A população de Itambé, cidade do sudoeste baiano, está revoltada com a falta de segurança na cidade, o que se agravou com a fuga do criminoso conhecido por "Jailton Estuprador". Tanto a Policia Militar quanto a Caesg, sairam à procura do maníaco sexual, desde a semana passada, mas não conseguiram obter êxito na sua captura, até o momento. Enquanto isto a população de Itambé e cidades vizinhas vivem um clima de apreensão, achando que o perigoso bandido pode estar por perto e que venha a cometer novos delitos.
Jailton de Oliveira tem 30 anos , está foragido e é acusado de praticar estupros na cidade de Itambé. De acordo com a Polícia Civil, Jailton está sendo investigado em 7 inquéritos pelos crimes de estupro e roubo e furto de motos na cidade. Ele chegou a ficar preso quase um ano, mas em 2008 conseguiu fugir da delegacia e voltou a aterrorizar a população local. No dia 6 deste mês uma estudante de 15 anos alegou ter sido vítima do acusado. Depois de praticar o estupro a Polícia perseguiu o criminoso, mas ele conseguiu escapar. Na mesma noite o bandido rendeu um casal que estava dentro de casa e roubou produtos de uma loja.O delegado de Itambé diz que o número de mulheres estupradas pode ser maior do que o registro na delegacia, é que muitas não registram ocorrência. A Polícia Civil em parceria com a CAESG (Policiais da Companhia de Ações Especiais do Sudoeste e Gerais) e a Polícia Militar está em diligência para capturar o suspeito.

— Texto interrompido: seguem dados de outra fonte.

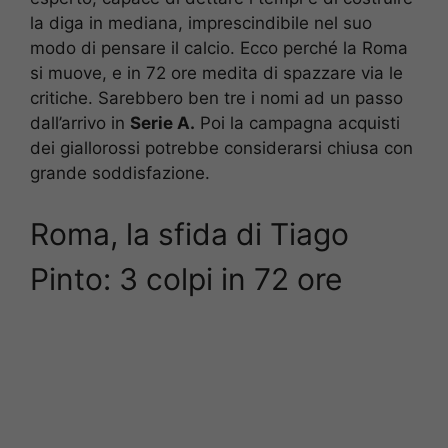
la diga in mediana, imprescindibile nel suo
modo di pensare il calcio. Ecco perché la Roma
si muove, e in 72 ore medita di spazzare via le
critiche. Sarebbero ben tre i nomi ad un passo
dall’arrivo in
Serie A.
Poi la campagna acquisti
dei giallorossi potrebbe considerarsi chiusa con
grande soddisfazione.
Roma, la sfida di Tiago
Pinto: 3 colpi in 72 ore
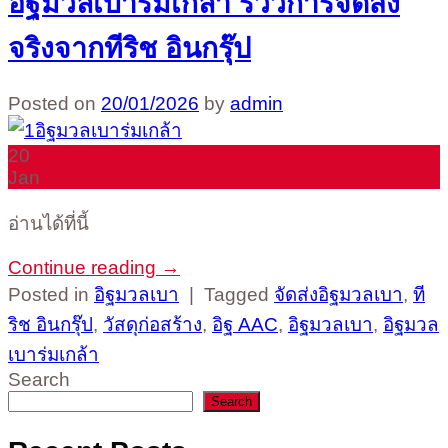
อิฐมวลเบาร่มเกล้า รีวิวการจัดส่ง
จริงจากทีริช อินกรุ๊ป
Posted on
20/01/2026
by
admin
20
Jan
อ่านได้ที่นี้
Continue reading
→
Posted in
อิฐมวลเบา
|
Tagged
จัดส่งอิฐมวลเบา
,
ที
ริช อินกรุ๊ป
,
วัสดุก่อสร้าง
,
อิฐ AAC
,
อิฐมวลเบา
,
อิฐมวล
เบาร่มเกล้า
Search
Search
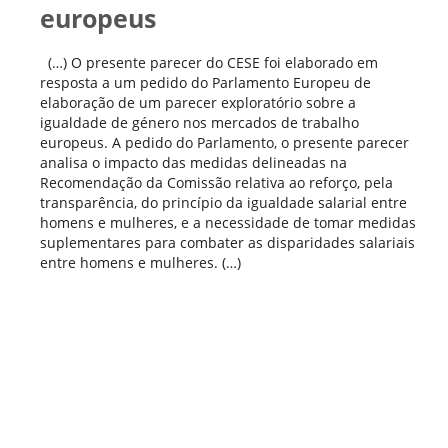
europeus
(…) O presente parecer do CESE foi elaborado em
resposta a um pedido do Parlamento Europeu de
elaboração de um parecer exploratório sobre a
igualdade de género nos mercados de trabalho
europeus. A pedido do Parlamento, o presente parecer
analisa o impacto das medidas delineadas na
Recomendação da Comissão relativa ao reforço, pela
transparência, do princípio da igualdade salarial entre
homens e mulheres, e a necessidade de tomar medidas
suplementares para combater as disparidades salariais
entre homens e mulheres. (…)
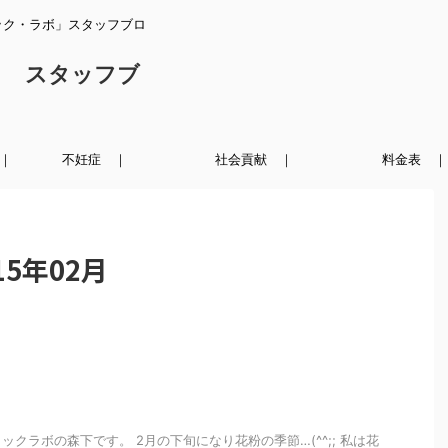
ック・ラボ」スタッフブロ
ク スタッフブ
｜
不妊症 ｜
社会貢献 ｜
料金表 ｜
5年02月
クラボの森下です。 2月の下旬になり花粉の季節…(^^;; 私は花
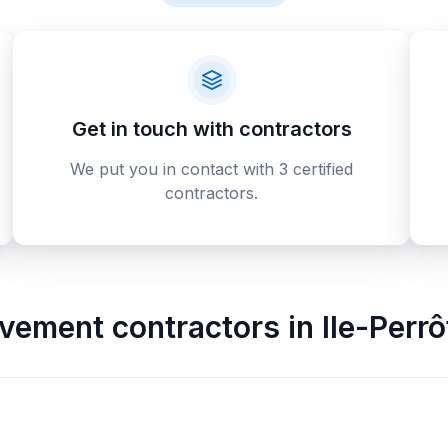
Get in touch with contractors
We put you in contact with 3 certified
contractors.
vement contractors
in
Ile-Perrô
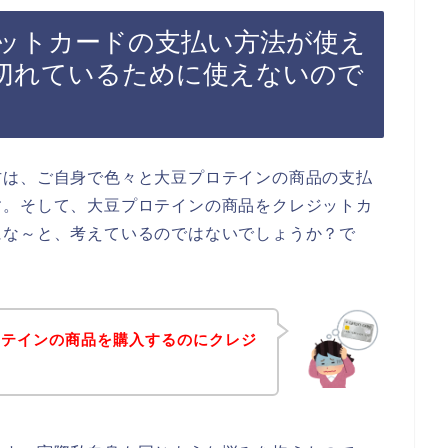
ットカードの支払い方法が使え
切れているために使えないので
方は、ご自身で色々と大豆プロテインの商品の支払
す。そして、大豆プロテインの商品をクレジットカ
にな～と、考えているのではないでしょうか？で
ロテインの商品を購入するのにクレジ
！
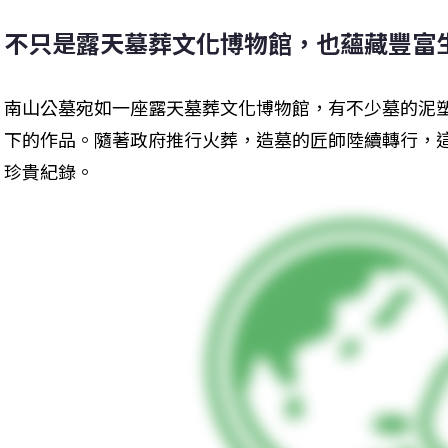
不只是露天墓葬文化博物館，也蘊藏豐富
南山公墓宛如一座露天墓葬文化博物館，有不少墓的泥
下的作品。隨著政府推行火葬，造墓的匠師陸續轉行，
珍貴紀錄。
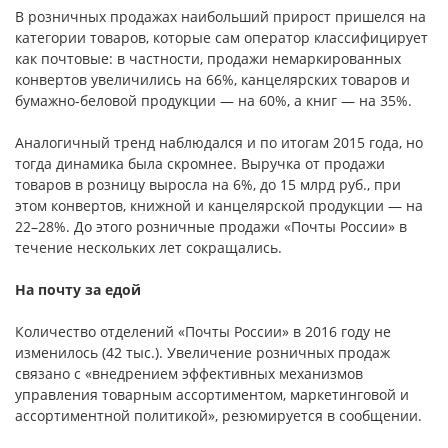
В розничных продажах наибольший прирост пришелся на
категории товаров, которые сам оператор классифицирует
как почтовые: в частности, продажи немаркированных
конвертов увеличились на 66%, канцелярских товаров и
бумажно-беловой продукции — на 60%, а книг — на 35%.
Аналогичный тренд наблюдался и по итогам 2015 года, но
тогда динамика была скромнее. Выручка от продажи
товаров в розницу выросла на 6%, до 15 млрд руб., при
этом конвертов, книжной и канцелярской продукции — на
22–28%. До этого розничные продажи «Почты России» в
течение нескольких лет сокращались.
На почту за едой
Количество отделений «Почты России» в 2016 году не
изменилось (42 тыс.). Увеличение розничных продаж
связано с «внедрением эффективных механизмов
управления товарным ассортиментом, маркетинговой и
ассортиментной политикой», резюмируется в сообщении.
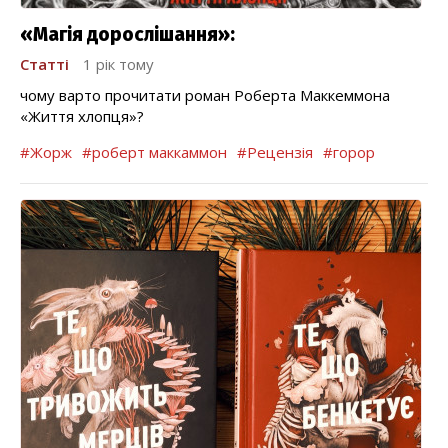
«Магія дорослішання»:
Статті
1 рік тому
чому варто прочитати роман Роберта Маккеммона
«Життя хлопця»?
#Жорж
#роберт маккаммон
#Рецензія
#горор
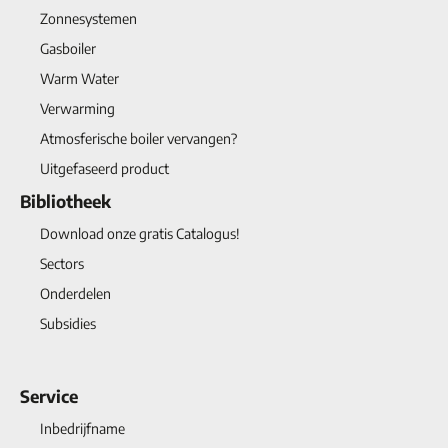
Zonnesystemen
Gasboiler
Warm Water
Verwarming
Atmosferische boiler vervangen?
Uitgefaseerd product
Bibliotheek
Download onze gratis Catalogus!
Sectors
Onderdelen
Subsidies
Service
Inbedrijfname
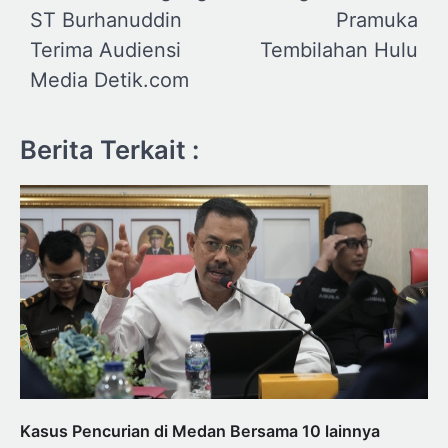
ST Burhanuddin
Pramuka
Terima Audiensi
Tembilahan Hulu
Media Detik.com
Berita Terkait :
Kasus Pencurian di Medan Bersama 10 lainnya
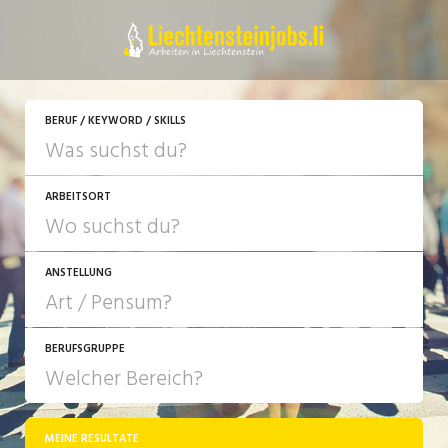
JETZT BEWERBEN
BERUF / KEYWORD / SKILLS
ARBEITSORT
ANSTELLUNG
BERUFSGRUPPE
JOB-TYP
10-100%
Festanstellung
MEINE RESULTATE
Bank, Versicherung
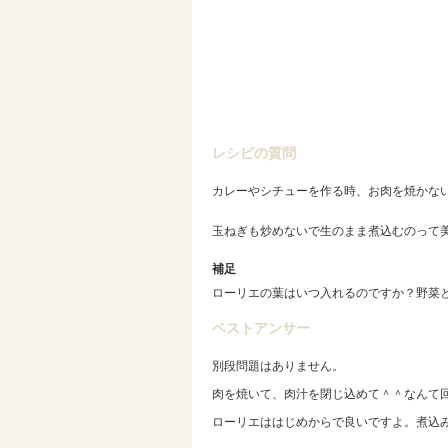
レシピの質問
カレーやシチューを作る時、お肉を焼かな
玉ねぎも炒めないで生のまま煮込むのって
補足
ローリエの葉はいつ入れるのですか？野菜
ベストアンサー
別段問題はありません。
肉を焼いて、肉汁を閉じ込めて＾＾なんて
ローリエははじめからで良いですよ。煮込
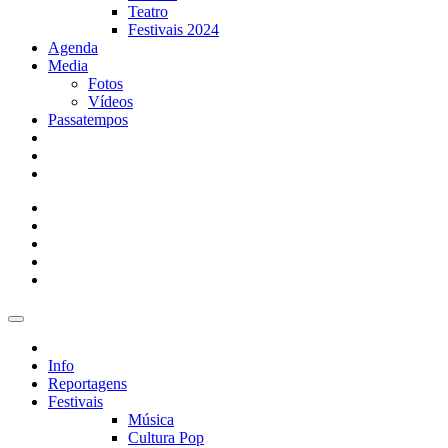
Teatro
Festivais 2024
Agenda
Media
Fotos
Vídeos
Passatempos
Info
Reportagens
Festivais
Música
Cultura Pop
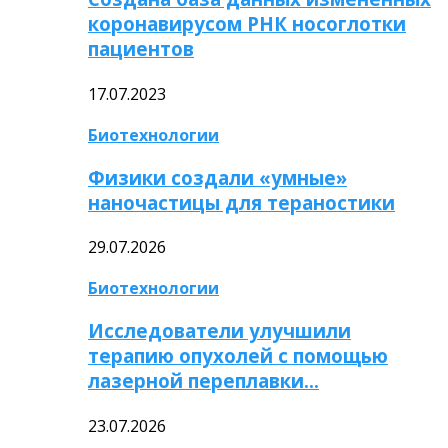
коронавирусом РНК носоглотки
пациентов
17.07.2023
Биотехнологии
Физики создали «умные»
наночастицы для тераностики
29.07.2026
Биотехнологии
Исследователи улучшили
терапию опухолей с помощью
лазерной переплавки…
23.07.2026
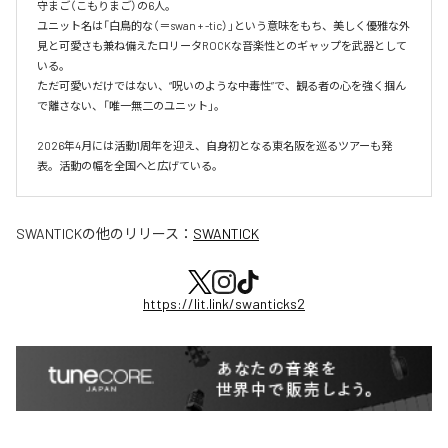
守まご（こもりまご）の6人。

ユニット名は「白鳥的な（＝swan + -tic）」という意味をもち、美しく優雅な外
見と可愛さも兼ね備えたロリータROCKな音楽性とのギャップを武器として
いる。

ただ可愛いだけではない、“呪いのような中毒性”で、観る者の心を強く掴ん
で離さない、「唯一無二のユニット」。

2026年4月には活動1周年を迎え、自身初となる東名阪を巡るツアーも発
表。活動の幅を全国へと広げている。
SWANTICK
の他のリリース：
SWANTICK
https://lit.link/swanticks2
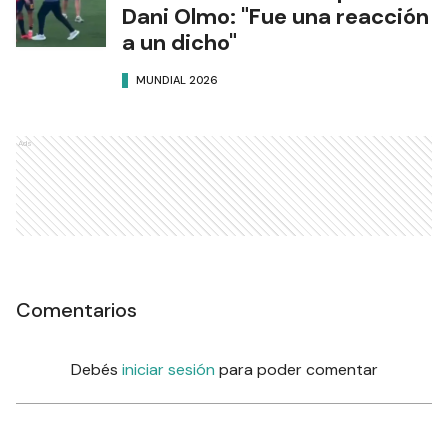
Dani Olmo: "Fue una reacción
a un dicho"
MUNDIAL 2026
Ads
Comentarios
Debés
iniciar sesión
para poder comentar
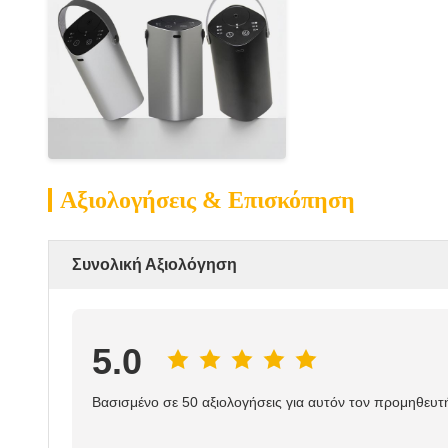
Αξιολογήσεις & Επισκόπηση
Συνολική Αξιολόγηση
5.0
Βασισμένο σε 50 αξιολογήσεις για αυτόν τον προμηθευτ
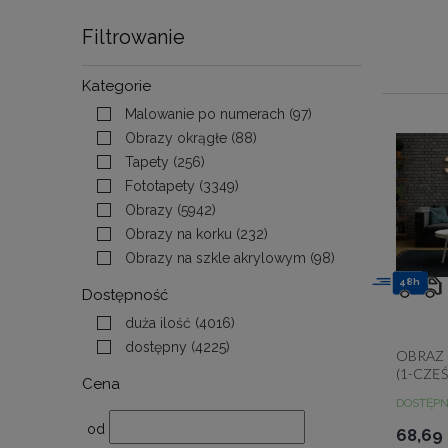
Filtrowanie
Kategorie
Malowanie po numerach
(97)
Obrazy okrągłe
(88)
Tapety
(256)
Fototapety
(3349)
Obrazy
(5942)
Obrazy na korku
(232)
Obrazy na szkle akrylowym
(98)
48h
Dostępność
duża ilość
(4016)
dostępny
(4225)
OBRAZ 
(1-CZĘ
Cena
DOSTĘP
od
68,69 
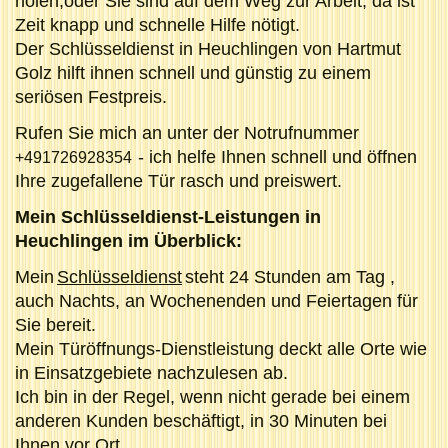
holen,oder Sie sind auf dem Weg zur Arbeit, da ist
Zeit knapp und schnelle Hilfe nötigt.
Der Schlüsseldienst in Heuchlingen von Hartmut
Golz hilft ihnen schnell und günstig zu einem
seriösen Festpreis.
Rufen Sie mich an unter der Notrufnummer
- ich helfe Ihnen schnell und öffnen
+491726928354
Ihre zugefallene Tür rasch und preiswert.
Mein Schlüsseldienst-Leistungen in
Heuchlingen im Überblick:
Mein
Schlüsseldienst
steht 24 Stunden am Tag ,
auch Nachts, an Wochenenden und Feiertagen für
Sie bereit.
Mein Türöffnungs-Dienstleistung deckt alle Orte wie
in Einsatzgebiete nachzulesen ab.
Ich bin in der Regel, wenn nicht gerade bei einem
anderen Kunden beschäftigt, in 30 Minuten bei
Ihnen vor Ort.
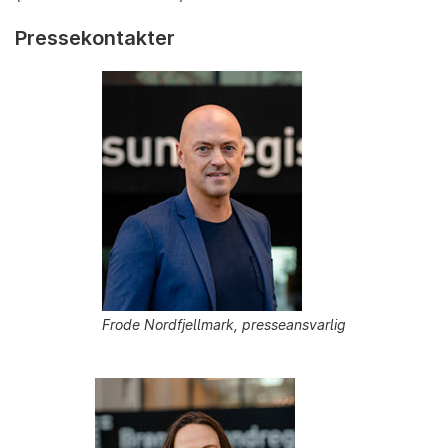
Pressekontakter
Frode Nordfjellmark, presseansvarlig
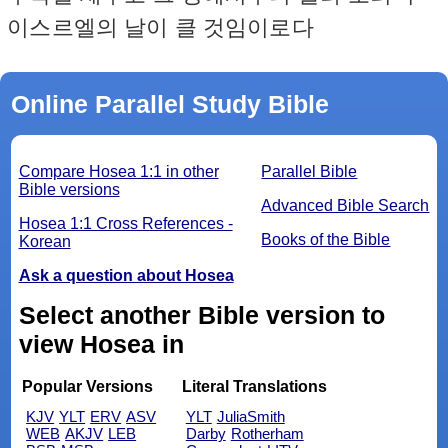
이스르엘의 날이 클 것임이로다
Online Parallel Study Bible
Compare Hosea 1:1 in other
Parallel Bible
Bible versions
Advanced Bible Search
Hosea 1:1 Cross References -
Books of the Bible
Korean
Ask a question about Hosea
Select another Bible version to
view Hosea in
Popular Versions
Literal Translations
KJV
YLT
ERV
ASV
YLT
JuliaSmith
WEB
AKJV
LEB
Darby
Rotherham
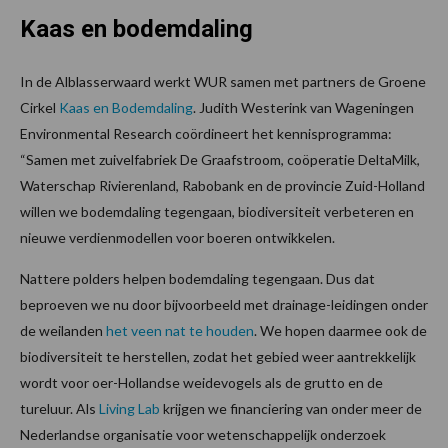
Kaas en bodemdaling
In de Alblasserwaard werkt WUR samen met partners de Groene
Cirkel
Kaas en Bodemdaling
. Judith Westerink van Wageningen
Environmental Research coördineert het kennisprogramma:
“Samen met zuivelfabriek De Graafstroom, coöperatie DeltaMilk,
Waterschap Rivierenland, Rabobank en de provincie Zuid-Holland
willen we bodemdaling tegengaan, biodiversiteit verbeteren en
nieuwe verdienmodellen voor boeren ontwikkelen.
Nattere polders helpen bodemdaling tegengaan. Dus dat
beproeven we nu door bijvoorbeeld met drainage-leidingen onder
de weilanden
het veen nat te houden
. We hopen daarmee ook de
biodiversiteit te herstellen, zodat het gebied weer aantrekkelijk
wordt voor oer-Hollandse weidevogels als de grutto en de
tureluur. Als
Living Lab
krijgen we financiering van onder meer de
Nederlandse organisatie voor wetenschappelijk onderzoek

Vejam o depoimento desta moradora de Itambé, postado do Sudoeste Hoje:
O vulto do Jailton assombra e faz o "diabo a quatro"
Quarta, 14 de Outubro de 2009 21:06
Anny moradora de Itambé
"Cada dia uma notícia diferente do estuprador...todos no encalço de encontrá-lo.Mas o que de fato está acontecendo? Como está procedendo a captura desse maníaco? Alguém sabe responder? HORA ELE TA NAS TRES ESQUINAS PRA VISITAR O FILHO, HORA NA RUINHA NA CASA DE SUA IRMÃ MARIA, HORA NO FELIPE ACHY NA CASA DE ZILMINHA SUA OUTRA IRMÃ,HORA EM ITAPETINGA COMPRANDO SAPATO, HORA NOS MATOS DO ANTIGO SUPERLAR,HORA ELE DEVIA ESTAR NO INFERNO FAZ é TEMPO... Estamos ficando cada dia presos em nossos lares, com medo...nossos filhos encadeados, alunos voltando da escola cedo...estamos em Itambé na Bahia mesmo? Tem hora que acho que estou no Iraque."